Note: This project is under active development. 🚧
A collection of utilities for reinforcement learning.
This package is developed for Python 3.11+. Best practice is to first create a virtual environment. The package can be installed locally using pip install <path>
, where <path>
is the top-level directory containing pyproject.toml
. Note that the editable option can be included to track any package modifications. To install optional packages, specify extras, as exemplified here. Developers should install the package with pip install -e <path>[dev]
. The additional commands below should be run on new environments, activating formatting/linting hooks and static typing support:
pip install --upgrade pip
pre-commit install
mypy --install-types --non-interactive .
The project management tool hatch is recommended to simplify local installation. Simply execute hatch -e dev shell
to create and enter a virtual environment with the package installed in development mode (editable install plus extras). Post-install commands (for pre-commit
, mypy
, etc.) are executed automatically.
The Stable-Baselines3 training utility rl_utils.sb3.train
can be invoked from the command line, specifying arguments for a variety of environment and learning algorithm parameters. For example,
python <path>/src/rl_utils/sb3/train.py --env=CartPole-v1 --algo=PPO --policy=MlpPolicy --timesteps=30000
Alternatively, with the package installed the utilities can be invoked from any directory using python -m rl_utils.sb3.train [<args>]

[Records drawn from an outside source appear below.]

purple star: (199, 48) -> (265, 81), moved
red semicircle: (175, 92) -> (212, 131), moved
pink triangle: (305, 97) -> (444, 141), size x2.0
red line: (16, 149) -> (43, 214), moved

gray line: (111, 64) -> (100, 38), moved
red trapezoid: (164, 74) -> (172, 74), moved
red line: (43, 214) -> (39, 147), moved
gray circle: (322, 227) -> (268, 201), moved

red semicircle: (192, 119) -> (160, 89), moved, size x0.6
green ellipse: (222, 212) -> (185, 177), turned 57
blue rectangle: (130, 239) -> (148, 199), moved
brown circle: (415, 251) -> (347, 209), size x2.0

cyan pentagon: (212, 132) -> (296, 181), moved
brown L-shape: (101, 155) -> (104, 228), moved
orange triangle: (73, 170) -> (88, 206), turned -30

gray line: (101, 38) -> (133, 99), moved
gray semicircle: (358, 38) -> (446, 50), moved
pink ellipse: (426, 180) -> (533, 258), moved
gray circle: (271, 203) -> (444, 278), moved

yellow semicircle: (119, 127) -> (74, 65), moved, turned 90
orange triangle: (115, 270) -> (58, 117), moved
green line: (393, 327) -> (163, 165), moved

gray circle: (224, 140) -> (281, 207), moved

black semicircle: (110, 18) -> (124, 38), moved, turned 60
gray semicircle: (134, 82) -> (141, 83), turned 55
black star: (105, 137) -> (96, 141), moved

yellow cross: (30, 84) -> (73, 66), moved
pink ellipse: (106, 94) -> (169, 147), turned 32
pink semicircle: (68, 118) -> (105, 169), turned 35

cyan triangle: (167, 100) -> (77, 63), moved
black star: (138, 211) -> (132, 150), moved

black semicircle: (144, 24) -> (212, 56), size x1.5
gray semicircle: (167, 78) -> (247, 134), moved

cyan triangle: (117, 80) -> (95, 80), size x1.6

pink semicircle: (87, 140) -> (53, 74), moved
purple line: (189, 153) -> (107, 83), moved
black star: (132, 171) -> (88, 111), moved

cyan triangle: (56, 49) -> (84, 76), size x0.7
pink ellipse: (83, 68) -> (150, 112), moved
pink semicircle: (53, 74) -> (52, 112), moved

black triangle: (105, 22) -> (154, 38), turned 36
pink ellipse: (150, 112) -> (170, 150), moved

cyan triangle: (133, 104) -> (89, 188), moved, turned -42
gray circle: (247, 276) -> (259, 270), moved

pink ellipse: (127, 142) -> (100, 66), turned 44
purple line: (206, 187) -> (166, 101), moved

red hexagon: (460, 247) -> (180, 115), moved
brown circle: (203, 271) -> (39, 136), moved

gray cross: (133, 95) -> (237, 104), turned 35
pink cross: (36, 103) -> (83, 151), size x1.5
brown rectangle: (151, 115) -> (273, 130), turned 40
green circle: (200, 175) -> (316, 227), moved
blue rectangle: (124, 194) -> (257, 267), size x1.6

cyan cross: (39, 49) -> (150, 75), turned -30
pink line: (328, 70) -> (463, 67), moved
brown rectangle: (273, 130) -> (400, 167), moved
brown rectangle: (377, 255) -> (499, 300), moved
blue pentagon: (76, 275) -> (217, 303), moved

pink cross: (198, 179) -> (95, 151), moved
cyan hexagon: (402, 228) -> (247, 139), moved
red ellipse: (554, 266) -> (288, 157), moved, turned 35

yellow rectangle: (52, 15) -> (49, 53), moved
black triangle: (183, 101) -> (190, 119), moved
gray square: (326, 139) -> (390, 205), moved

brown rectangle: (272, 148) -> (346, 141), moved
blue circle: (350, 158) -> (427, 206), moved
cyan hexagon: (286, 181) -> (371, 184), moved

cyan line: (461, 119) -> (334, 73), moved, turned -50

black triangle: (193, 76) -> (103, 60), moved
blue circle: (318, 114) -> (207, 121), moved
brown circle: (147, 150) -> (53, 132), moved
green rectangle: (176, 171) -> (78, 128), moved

. Execute either command with the --help
option for a complete list of supported CLI options.
To support easier maintenance and reproduction of environment/model setups, JSON configuration files can be used instead of CLI options. This fully exposes the interface of rl_utils.sb3.train
and enables more detailed setup than the CLI allows. Example configurations are provided in examples/
and can be invoked with syntax such as
python -m rl_utils.sb3.train --env-config=env_cfg.json --model-config=model_cfg.json
Note that the environment configuration conforms with Gymnasium EnvSpec
and allows environment/wrapper entry points to be defined with strings of the form "<module>:<attr>"
, enabling imports of user-defined objects. Similarly, SB3 model/training configuration allows the same string syntax to be used to specify custom algorithms, policies, extractors, callbacks, etc.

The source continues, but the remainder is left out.